La stanza 221 si affaccia sul lato ovest. Quando entri ti sembra quasi che qualche pazzo abbia deciso di imbrattare le pareti di antiruggine. Rosso acceso. Tiri le tende e accendi la luce.
Rispetto all’ultima volta, è stata aggiunta la moquette color crema, e il televisore è di marca giapponese e ha lo schermo ultrapiatto. In leasing da Radioshack, quasi sicuramente. Il resto, a cominciare dal copriletto decorato in stile native american, e perfino il telefono ocra con tasti grigi larghi un pollice è esattamente come lo ricordavi.
Ti distendi, inalando il profumo quasi familiare di quel copriletto, mentre il tuo sguardo indugia sulla trave che taglia il soffitto, seguendone le fessure e le nodosità. Memoria eidetica, l’hai chiamata. Ti sembra di aver posato lo sguardo su quella trave per l’ultima volta neppure cinque minuti prima. Sono passati vent’anni.
Le molle scricchiolano leggermente mentre ti sistemi in posizione più comoda, le spalle alla parete, il cuscino dietro la schiena. Hai voglia di fumare una sigaretta.
Primo problema.
La stanza è rigorosamente non smokers.
Secondo problema.
Hai cercato di smettere cinque volte negli ultimi cinque anni, e ogni volta sei riuscito a strappare alla tua volontà non esattamente ferrea non più di un paio di settimane di astinenza in più rispetto a quella precedente. Adesso non tocchi una sigaretta da nove mesi – più o meno.
Un tempo geologico, per i tuoi standard.
Che stronzo a fare quel giochetto con Rachael. Che cosa ti aspettavi, che si ricordasse anche lei di te? E alla fine, che diavolo te ne frega di Rachael o di sua madre? Sono semplicemente due volti nella tua mente. Due volti, un nome.
Non è certo per loro che sei tornato qui.

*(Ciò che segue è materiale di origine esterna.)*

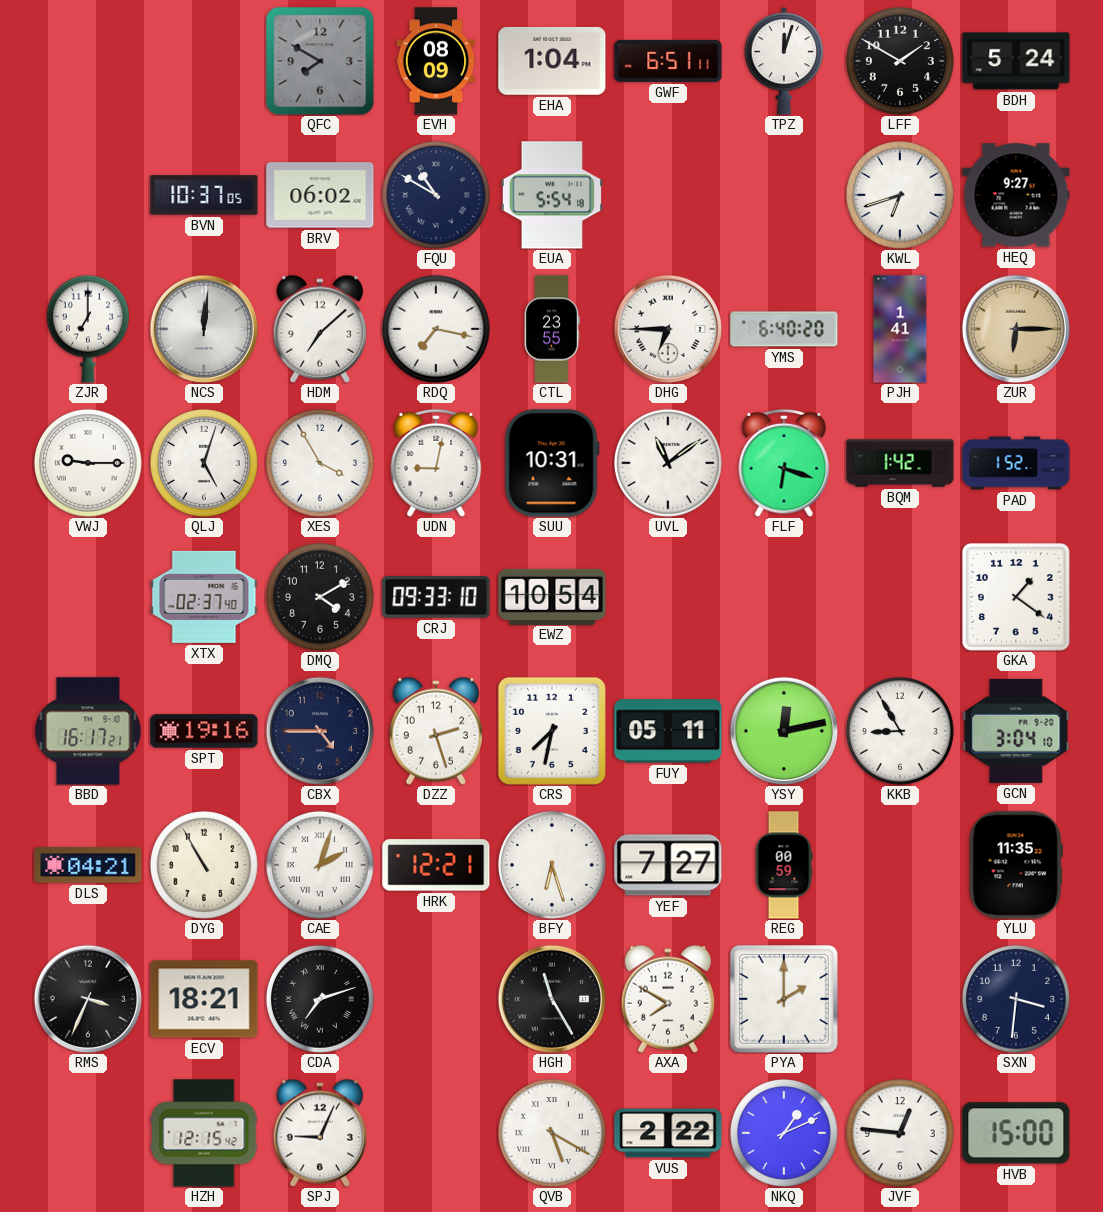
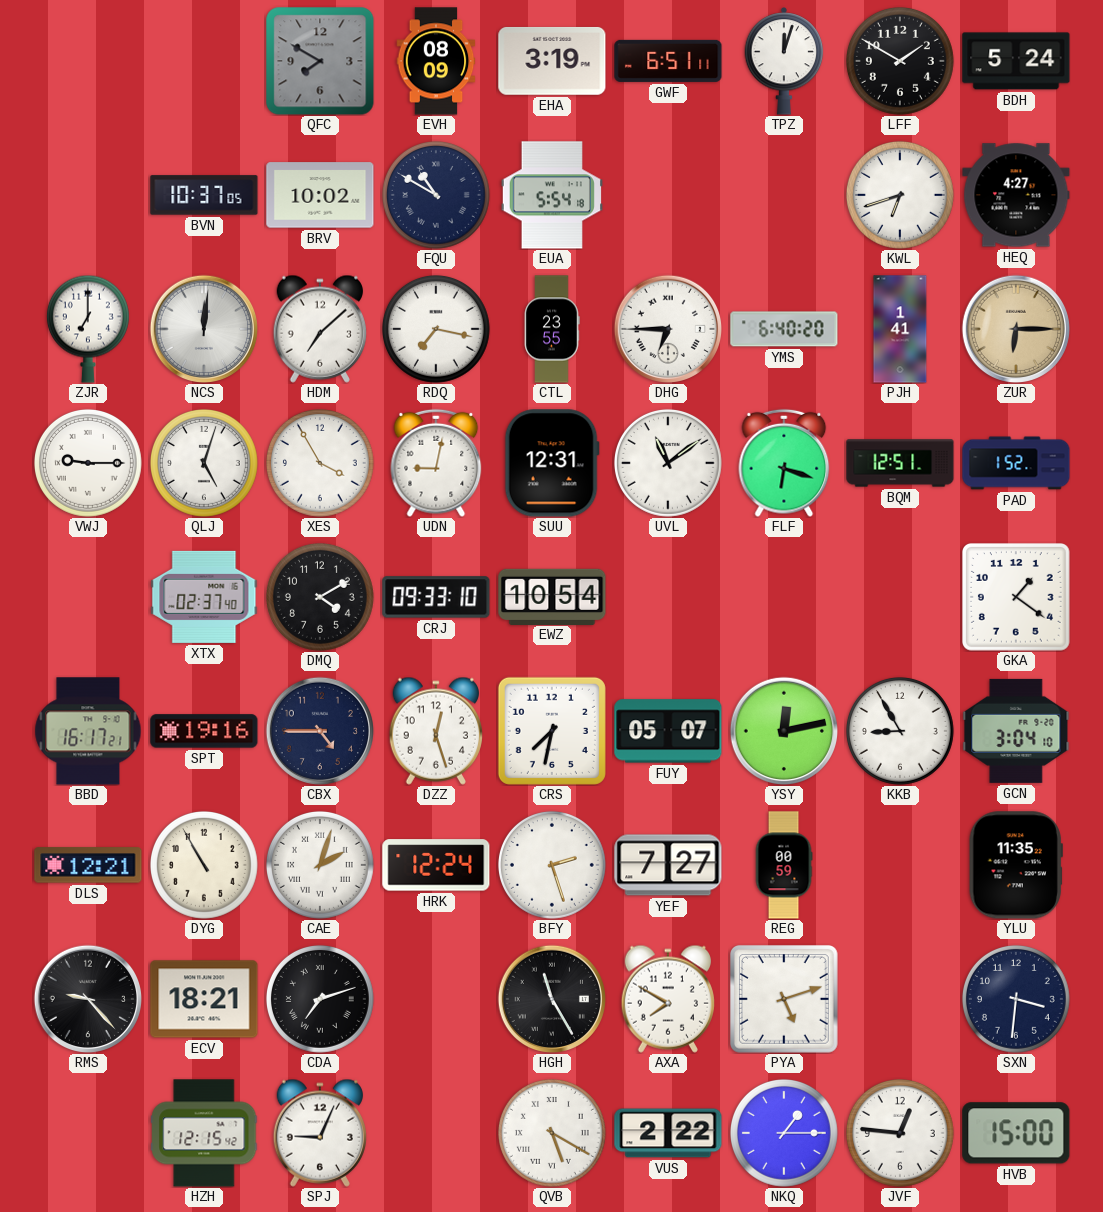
EHA: 1:04 -> 3:19
BRV: 06:02 -> 10:02
HEQ: 9:27 -> 4:27
SUU: 10:31 -> 12:31
BQM: 1:42 -> 12:51
DZZ: 2:27 -> 12:27
FUY: 05:11 -> 05:07
DLS: 04:21 -> 12:21
HRK: 12:21 -> 12:24
BFY: 6:27 -> 2:27
RMS: 3:34 -> 9:23
PYA: 2:00 -> 5:12
NKQ: 1:11 -> 1:15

Perché hai sentito il bisogno quasi insopprimibile di dimostrare la tua familiarità con quel luogo – ottenendo probabilmente solo il risultato di essere preso per un pazzo, o maniaco, o una strana combinazione di entrambe le cose?
Ti stropicci gli occhi e guardi l’ora. Sono le diciotto e trenta, local time. Hai viaggiato per parecchie ore senza incontrare anima viva – o quasi. Hai bisogno di una doccia e di riposare. Anche di farti la barba, già che ci sei. Poi mangerai qualcosa, e se non farà troppo freddo ti siederai sotto il portico e aspetterai che ti venga sonno. Se arriverà.